Seehandel:Dicke Pötte, leichte Ziele

Große Handelsschiffe lassen sich nur schwer vor Angriffen schützen. Und die Straße von Hormus ist nicht zu umfahren. Auch viele Handelsschiffe deutscher Reeder sind dort regelmäßig unterwegs.

Von Angelika Slavik

Schiffe transportieren, was immer der Welthandel verlangt: Erdöl oder Flüssiggas, Mangos oder billige Schuhe, Flachbildfernseher oder Getreide. Mitunter geraten diese Schiffe in brenzlige Situationen, wie nun in der Straße von Hormus.

Grundsätzlich seien Handelsschiffe sehr schwer zu schützen, heißt es beim Verband deutscher Reeder. "Haftminen werden ja mit größter Wahrscheinlichkeit angebracht, wenn das Schiff im Hafen liegt oder auf Reede liegt", sagt ein Verbandssprecher: "Natürlich kann man versuchen, nachts besser zu beleuchten, man kann die Wache verstärken und vor dem Auslaufen besonders gut kontrollieren, aber absolute Sicherheit ist einfach unmöglich."

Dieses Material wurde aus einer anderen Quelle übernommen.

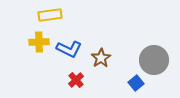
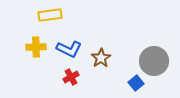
yellow cross: moved 3 px left, 5 px down
gray circle: moved 1 px down
red cross: moved 5 px left, 3 px up; rotated 14 degrees clockwise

Als vor einigen Jahren Schiffe vor allem vor der Küste Somalias immer wieder Opfer von Piraterie wurden, haben viele Reeder eigene Sicherheitscrews angeheuert: Die bestehen aus etwa vier bis acht Leuten pro Schiff, vergleichbar mit den Air Marshals an Bord von Flugzeugen. Die Angriffe von Piraten sind seither deutlich zurückgegangen. Im Fall der beiden Tanker, die nun im Golf von Oman beschädigt wurden, hätten aber auch Sicherheitscrews wohl kaum etwas ausrichten können.

Die Straße von Hormus können Frachter nicht umfahren

Bei dem betroffenen Chemikalientanker Kokuka Courageous handelt es sich entgegen anderslautenden Meldungen nicht um ein deutsches Schiff. Es steht im Dienst der japanischen Reederei Kokuka, wird allerdings vom Dienstleister BS Shipmanagement verwaltet - ein Unternehmen, das zur in Hamburg ansässigen Schulte-Group gehört. Insgesamt sind weltweit gut 70 000 Handelsschiffe auf den Meeren unterwegs, davon werden etwa 5,6 Prozent deutschen Besitzern zugerechnet. In der Rangliste der Schiffseigentümer liegt Deutschland damit auf dem fünften Platz - Spitzenreiter ist Griechenland, dessen Reeder die Welthandelsflotte dominieren. Überdenken deutsche Reeder nach den Vorfällen nun ihre Aktivitäten in der Region im Nahen Osten?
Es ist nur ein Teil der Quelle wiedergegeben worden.